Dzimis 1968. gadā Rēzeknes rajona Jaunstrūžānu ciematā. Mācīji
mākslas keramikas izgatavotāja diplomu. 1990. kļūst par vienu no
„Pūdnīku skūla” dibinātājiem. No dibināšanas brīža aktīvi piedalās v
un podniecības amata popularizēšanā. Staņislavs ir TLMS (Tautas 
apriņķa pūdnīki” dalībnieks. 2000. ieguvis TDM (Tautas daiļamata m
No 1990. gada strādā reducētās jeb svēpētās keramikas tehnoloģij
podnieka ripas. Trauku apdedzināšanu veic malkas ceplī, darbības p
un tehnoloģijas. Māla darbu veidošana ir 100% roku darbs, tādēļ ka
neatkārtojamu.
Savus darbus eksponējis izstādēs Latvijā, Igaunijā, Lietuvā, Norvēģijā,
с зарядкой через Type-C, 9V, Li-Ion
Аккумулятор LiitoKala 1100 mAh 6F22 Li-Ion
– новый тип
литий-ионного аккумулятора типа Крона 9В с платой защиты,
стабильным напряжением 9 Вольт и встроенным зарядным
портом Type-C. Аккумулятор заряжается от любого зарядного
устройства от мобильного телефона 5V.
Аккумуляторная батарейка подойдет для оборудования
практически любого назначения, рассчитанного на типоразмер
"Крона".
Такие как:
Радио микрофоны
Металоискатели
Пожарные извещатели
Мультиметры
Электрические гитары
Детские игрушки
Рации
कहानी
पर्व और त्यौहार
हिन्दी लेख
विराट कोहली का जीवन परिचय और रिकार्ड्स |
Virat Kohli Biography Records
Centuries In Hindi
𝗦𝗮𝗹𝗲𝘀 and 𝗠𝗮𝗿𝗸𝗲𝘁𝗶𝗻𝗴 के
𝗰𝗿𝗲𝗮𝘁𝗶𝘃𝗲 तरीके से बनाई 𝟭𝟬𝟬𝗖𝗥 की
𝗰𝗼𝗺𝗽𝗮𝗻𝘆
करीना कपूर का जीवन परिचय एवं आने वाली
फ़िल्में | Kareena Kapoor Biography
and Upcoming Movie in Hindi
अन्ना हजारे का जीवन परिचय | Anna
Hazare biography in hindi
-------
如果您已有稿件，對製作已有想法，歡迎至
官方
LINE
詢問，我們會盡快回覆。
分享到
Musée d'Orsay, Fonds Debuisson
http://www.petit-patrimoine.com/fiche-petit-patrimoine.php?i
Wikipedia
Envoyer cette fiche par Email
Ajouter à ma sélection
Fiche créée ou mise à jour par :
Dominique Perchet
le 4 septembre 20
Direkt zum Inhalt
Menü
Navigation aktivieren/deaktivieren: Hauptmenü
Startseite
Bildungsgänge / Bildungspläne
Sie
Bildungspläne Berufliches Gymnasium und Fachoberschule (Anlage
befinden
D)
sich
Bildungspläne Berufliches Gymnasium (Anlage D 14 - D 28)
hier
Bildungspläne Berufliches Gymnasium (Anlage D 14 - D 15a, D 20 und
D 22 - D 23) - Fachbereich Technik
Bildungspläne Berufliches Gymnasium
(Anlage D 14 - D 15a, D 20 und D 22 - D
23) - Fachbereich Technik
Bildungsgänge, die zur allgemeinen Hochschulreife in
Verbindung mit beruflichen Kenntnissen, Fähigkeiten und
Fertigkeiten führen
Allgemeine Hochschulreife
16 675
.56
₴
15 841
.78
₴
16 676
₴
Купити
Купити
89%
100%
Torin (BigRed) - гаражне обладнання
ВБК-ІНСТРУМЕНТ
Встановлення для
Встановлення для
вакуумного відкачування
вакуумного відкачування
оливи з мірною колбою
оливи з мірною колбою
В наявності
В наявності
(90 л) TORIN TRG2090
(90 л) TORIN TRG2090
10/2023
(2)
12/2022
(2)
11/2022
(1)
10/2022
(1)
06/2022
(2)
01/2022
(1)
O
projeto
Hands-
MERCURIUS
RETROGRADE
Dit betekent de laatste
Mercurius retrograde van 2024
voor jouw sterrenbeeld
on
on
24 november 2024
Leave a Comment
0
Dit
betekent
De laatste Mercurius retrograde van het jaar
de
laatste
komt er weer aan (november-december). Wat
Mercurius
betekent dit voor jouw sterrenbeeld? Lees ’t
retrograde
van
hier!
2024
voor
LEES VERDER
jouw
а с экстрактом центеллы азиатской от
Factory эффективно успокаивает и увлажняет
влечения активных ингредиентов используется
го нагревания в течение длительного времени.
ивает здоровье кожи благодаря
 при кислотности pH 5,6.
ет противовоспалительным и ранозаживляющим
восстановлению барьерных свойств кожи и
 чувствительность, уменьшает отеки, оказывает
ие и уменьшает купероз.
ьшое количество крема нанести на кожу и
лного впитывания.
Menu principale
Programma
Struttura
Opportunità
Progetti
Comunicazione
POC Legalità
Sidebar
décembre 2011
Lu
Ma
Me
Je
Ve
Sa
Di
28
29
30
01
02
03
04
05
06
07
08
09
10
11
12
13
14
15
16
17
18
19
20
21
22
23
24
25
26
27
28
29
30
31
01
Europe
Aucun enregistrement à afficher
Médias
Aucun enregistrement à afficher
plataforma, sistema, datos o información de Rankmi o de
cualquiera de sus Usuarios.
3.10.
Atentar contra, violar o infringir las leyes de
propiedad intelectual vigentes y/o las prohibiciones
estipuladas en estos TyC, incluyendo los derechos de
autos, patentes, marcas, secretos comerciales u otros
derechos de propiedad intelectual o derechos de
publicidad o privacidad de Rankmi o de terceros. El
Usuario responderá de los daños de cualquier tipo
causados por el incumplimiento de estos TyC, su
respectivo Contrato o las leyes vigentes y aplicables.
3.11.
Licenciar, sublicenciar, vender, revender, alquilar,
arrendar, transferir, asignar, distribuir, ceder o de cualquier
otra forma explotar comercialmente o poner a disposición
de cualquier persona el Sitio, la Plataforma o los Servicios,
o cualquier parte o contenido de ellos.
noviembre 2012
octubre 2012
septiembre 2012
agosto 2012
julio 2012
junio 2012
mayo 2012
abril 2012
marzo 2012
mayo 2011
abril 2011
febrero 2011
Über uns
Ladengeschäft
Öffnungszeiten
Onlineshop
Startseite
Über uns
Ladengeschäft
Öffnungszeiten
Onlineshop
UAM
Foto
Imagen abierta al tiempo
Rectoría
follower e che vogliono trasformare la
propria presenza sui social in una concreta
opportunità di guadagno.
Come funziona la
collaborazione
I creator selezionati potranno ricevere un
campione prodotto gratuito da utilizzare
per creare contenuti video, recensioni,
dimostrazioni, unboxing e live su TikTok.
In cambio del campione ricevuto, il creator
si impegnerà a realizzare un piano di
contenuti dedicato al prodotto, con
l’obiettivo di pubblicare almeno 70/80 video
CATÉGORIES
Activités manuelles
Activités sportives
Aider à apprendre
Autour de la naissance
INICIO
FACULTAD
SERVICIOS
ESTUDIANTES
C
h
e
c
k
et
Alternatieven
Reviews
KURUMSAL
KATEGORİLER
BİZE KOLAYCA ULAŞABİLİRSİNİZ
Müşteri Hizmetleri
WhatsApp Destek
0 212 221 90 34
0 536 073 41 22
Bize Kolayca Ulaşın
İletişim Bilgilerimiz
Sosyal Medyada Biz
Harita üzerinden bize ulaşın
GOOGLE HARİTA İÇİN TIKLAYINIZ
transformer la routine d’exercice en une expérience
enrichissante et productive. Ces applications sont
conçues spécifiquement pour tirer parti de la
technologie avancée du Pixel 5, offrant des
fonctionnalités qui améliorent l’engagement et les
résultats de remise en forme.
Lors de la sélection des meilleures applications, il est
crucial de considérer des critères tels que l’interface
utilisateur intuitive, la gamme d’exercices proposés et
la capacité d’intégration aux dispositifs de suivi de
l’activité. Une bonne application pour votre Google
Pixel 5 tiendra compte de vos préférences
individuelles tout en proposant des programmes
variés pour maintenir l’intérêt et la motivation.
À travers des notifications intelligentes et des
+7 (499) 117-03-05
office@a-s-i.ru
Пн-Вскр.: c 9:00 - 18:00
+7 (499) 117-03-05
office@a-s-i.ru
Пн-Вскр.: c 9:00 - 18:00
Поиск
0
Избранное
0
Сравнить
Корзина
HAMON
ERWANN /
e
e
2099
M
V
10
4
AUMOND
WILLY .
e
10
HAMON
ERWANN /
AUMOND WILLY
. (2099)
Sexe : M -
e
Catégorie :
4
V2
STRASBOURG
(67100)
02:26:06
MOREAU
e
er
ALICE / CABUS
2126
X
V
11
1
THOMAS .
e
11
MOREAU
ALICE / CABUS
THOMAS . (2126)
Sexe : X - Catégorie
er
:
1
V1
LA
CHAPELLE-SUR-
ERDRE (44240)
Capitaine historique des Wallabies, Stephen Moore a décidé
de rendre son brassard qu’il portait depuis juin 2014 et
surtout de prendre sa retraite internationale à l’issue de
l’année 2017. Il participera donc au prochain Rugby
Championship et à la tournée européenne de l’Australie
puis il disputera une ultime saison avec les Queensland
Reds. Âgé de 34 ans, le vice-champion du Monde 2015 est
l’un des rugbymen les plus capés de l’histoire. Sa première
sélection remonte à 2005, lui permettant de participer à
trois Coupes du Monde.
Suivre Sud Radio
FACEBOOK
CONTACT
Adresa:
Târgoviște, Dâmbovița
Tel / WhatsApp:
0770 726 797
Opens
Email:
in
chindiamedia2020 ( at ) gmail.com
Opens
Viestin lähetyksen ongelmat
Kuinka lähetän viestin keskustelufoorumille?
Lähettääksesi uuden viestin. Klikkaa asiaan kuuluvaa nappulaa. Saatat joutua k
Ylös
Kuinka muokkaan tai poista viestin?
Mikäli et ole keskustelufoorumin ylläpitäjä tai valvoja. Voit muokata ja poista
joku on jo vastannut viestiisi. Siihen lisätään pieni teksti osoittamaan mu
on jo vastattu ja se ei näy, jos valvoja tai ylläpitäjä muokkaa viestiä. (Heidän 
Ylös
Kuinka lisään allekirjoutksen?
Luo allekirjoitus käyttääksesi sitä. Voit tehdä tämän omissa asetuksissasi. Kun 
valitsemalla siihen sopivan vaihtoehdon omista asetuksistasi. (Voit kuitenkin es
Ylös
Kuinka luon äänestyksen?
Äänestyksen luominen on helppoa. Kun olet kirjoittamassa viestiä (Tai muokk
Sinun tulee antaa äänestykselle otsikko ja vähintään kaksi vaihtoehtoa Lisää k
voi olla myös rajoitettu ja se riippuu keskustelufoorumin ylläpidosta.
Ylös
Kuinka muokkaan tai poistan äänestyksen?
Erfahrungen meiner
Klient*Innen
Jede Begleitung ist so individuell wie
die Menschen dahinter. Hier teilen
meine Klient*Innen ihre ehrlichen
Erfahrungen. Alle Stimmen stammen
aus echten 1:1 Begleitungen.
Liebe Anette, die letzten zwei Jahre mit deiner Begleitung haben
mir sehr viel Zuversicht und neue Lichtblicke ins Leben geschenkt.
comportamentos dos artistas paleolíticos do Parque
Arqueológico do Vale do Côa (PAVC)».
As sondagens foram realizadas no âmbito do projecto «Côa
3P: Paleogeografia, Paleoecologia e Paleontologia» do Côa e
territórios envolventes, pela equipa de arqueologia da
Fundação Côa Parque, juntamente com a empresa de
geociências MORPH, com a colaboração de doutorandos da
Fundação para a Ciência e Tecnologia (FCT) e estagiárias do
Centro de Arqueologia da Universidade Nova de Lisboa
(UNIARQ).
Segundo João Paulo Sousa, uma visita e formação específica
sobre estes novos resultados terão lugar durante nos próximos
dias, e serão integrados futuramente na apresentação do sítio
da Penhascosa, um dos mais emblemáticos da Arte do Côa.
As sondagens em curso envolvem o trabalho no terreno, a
***
Transcribe exactly, and only, the lines from the opening line of the records through the line containing "Savus darbus eksponējis".

* **RESPONSE TO THIS EXERCISE**
Dzimis 1968. gadā Rēzeknes rajona Jaunstrūžānu ciematā. Mācīji
mākslas keramikas izgatavotāja diplomu. 1990. kļūst par vienu no
„Pūdnīku skūla” dibinātājiem. No dibināšanas brīža aktīvi piedalās v
un podniecības amata popularizēšanā. Staņislavs ir TLMS (Tautas 
apriņķa pūdnīki” dalībnieks. 2000. ieguvis TDM (Tautas daiļamata m
No 1990. gada strādā reducētās jeb svēpētās keramikas tehnoloģij
podnieka ripas. Trauku apdedzināšanu veic malkas ceplī, darbības p
un tehnoloģijas. Māla darbu veidošana ir 100% roku darbs, tādēļ ka
neatkārtojamu.
Savus darbus eksponējis izstādēs Latvijā, Igaunijā, Lietuvā, Norvēģijā,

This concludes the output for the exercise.